6. Infiltration of CD8-positive T-lymphocytes should be assessed in biopsy specimens.
[Reply] As reviewer pointed out, CD8-positive T lymphocytes were common in this study and the histological finding was added in Figure 4C.
Reviewer 2 Report
Comments and Suggestions for AuthorsThe study investigates Immune Checkpoint Inhibitor-induced Liver Injury (ICI-induced LI) in a large cohort of cancer patients. It offers interesting observations about correlations between LI type, pre-treatment factors, histological findings, and patient outcomes. However, certain aspects could be strengthened to increase the study's impact.
· Author stated that “748 treated with anti-programmed death receptor-1 (PD-1) antibody, 253 101 treated with anti-programmed cell death ligand-1 (PDL-1) antibody, 13 treated with anti-102 cytotoxic T-lymphocyte-associated protein-4 (CTLA-4) antibody, and 72 treated by com-103 bination therapy)”. The author should explain the different treatment regimes and which therapy group finds the higher number of Liver Injury.
· Did the author have the data of the patient’s follow-up of more the 6 months
Author Response
Dear Reviewer
Thank you very much for your important comment for our manuscript. According to your comment, we modified and updated our manuscript. I hope revised manuscript is more clinically more meaningful.
1. Author stated that “748 treated with anti-programmed death receptor-1 (PD-1) antibody, 253 101 treated with anti-programmed cell death ligand-1 (PDL-1) antibody, 13 treated with anti-102 cytotoxic T-lymphocyte-associated protein-4 (CTLA-4) antibody, and 72 treated by com-103 bination therapy)”. The author should explain the different treatment regimes and which therapy group finds the higher number of Liver Injury.
Response to reviewer’s comment
We reviewed the case again and added the following statement to result section. “ICI-induced LI occurred in 183 patients (24.5%) with PD-1 antibody, 46 patients (18.2%) with PDL-1, 3 patients (23.1%) with CTLA-4 antibody, and 21 patients (29.2%) with combination therapy, with no difference in frequency of occurrence.”
2. Did the author have the data of the patient’s follow-up of more the 6 months
Response to reviewer’s comment
Thank you for your comment.

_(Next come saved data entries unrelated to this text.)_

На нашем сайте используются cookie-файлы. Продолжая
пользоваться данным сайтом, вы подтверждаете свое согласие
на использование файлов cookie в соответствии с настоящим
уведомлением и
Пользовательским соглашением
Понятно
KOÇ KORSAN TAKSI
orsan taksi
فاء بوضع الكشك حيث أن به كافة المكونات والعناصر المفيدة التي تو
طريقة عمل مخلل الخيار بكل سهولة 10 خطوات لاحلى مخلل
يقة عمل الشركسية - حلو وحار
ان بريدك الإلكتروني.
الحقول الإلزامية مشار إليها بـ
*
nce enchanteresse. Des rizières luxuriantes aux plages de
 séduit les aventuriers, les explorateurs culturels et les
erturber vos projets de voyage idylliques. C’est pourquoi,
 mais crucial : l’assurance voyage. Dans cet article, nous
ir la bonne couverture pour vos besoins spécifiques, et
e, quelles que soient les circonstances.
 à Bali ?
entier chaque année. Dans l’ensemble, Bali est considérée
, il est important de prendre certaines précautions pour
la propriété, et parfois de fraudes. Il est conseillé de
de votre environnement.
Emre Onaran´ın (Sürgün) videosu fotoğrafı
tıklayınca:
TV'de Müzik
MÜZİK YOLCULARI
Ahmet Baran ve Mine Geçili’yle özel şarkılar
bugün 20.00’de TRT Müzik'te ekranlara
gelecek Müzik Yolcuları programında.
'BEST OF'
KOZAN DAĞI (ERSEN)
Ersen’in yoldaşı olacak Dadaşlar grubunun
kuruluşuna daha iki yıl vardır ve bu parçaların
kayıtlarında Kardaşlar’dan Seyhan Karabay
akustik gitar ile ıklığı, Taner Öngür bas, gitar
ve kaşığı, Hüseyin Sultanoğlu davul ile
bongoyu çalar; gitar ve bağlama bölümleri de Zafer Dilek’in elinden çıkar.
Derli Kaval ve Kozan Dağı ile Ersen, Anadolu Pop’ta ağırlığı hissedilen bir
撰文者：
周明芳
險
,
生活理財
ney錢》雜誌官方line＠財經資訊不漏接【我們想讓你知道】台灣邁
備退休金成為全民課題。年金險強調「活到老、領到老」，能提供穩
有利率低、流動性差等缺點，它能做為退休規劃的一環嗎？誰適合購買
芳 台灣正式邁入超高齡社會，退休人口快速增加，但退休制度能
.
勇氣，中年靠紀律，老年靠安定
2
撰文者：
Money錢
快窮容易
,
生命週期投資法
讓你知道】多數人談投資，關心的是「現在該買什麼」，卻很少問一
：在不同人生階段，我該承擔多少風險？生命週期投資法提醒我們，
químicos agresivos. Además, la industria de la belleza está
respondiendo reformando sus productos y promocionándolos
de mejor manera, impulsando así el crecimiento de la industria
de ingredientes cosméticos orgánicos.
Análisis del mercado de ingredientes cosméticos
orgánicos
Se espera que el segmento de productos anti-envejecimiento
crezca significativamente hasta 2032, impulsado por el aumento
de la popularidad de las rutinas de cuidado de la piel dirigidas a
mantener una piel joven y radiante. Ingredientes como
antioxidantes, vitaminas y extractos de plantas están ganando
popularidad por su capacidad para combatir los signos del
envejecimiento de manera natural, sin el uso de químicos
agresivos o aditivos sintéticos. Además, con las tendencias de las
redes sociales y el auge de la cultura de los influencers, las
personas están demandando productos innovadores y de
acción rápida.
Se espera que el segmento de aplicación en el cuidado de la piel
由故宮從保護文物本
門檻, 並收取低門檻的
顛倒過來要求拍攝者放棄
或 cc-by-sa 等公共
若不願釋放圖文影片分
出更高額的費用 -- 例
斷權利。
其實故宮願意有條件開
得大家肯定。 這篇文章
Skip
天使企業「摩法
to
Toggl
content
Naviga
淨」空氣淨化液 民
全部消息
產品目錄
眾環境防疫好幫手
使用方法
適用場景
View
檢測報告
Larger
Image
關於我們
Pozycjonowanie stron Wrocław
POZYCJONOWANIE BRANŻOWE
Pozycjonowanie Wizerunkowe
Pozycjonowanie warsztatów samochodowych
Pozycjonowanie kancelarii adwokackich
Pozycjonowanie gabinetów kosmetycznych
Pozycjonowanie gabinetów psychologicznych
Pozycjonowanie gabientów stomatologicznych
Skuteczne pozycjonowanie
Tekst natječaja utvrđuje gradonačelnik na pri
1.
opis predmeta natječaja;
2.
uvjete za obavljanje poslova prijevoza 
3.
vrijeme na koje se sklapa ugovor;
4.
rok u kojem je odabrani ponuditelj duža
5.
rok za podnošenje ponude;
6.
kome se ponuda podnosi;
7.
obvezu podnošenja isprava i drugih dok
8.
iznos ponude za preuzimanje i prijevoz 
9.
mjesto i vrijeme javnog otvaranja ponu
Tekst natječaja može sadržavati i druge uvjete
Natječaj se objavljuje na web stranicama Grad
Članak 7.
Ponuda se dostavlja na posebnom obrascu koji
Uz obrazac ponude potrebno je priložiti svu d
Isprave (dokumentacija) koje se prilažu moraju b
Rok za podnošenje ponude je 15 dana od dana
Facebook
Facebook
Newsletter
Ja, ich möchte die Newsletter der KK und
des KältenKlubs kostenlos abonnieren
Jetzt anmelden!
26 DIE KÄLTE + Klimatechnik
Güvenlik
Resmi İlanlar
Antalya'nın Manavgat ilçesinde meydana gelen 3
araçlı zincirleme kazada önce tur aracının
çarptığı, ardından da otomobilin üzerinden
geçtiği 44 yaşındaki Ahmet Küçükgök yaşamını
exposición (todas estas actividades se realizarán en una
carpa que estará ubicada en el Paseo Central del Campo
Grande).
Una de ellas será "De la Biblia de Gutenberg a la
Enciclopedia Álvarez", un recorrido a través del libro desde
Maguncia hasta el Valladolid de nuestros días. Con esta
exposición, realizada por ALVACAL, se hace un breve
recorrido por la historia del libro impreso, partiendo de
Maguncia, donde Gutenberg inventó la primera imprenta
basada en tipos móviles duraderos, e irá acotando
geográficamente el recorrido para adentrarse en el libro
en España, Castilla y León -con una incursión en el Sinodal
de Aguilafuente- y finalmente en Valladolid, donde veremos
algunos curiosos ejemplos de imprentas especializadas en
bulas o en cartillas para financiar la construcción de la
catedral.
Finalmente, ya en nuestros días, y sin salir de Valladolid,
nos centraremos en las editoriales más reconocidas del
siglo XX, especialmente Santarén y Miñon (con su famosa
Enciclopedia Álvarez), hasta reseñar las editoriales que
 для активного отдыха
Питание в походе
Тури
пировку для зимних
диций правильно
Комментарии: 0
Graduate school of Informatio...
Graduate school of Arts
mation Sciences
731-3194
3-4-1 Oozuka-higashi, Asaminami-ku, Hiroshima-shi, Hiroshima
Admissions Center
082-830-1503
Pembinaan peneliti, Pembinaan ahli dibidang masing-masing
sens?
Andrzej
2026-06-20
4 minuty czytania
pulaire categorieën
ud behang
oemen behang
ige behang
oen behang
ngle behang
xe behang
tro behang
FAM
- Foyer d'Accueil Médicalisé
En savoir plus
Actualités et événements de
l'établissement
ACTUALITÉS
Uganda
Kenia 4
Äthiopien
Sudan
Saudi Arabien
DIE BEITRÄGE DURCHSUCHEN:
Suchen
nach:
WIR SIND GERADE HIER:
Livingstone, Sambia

Based on the comment, we added the following sentence in the discussion section. “However, no patient had prolonged LI beyond 6 months or developed liver failure due to LI.”
Round 2
Reviewer 1 Report
Comments and Suggestions for AuthorsThe authors have appropriately responded to the reviewer’s comments and revised the manuscript. The revised version of the manuscript is significantly improved. I have no further comment.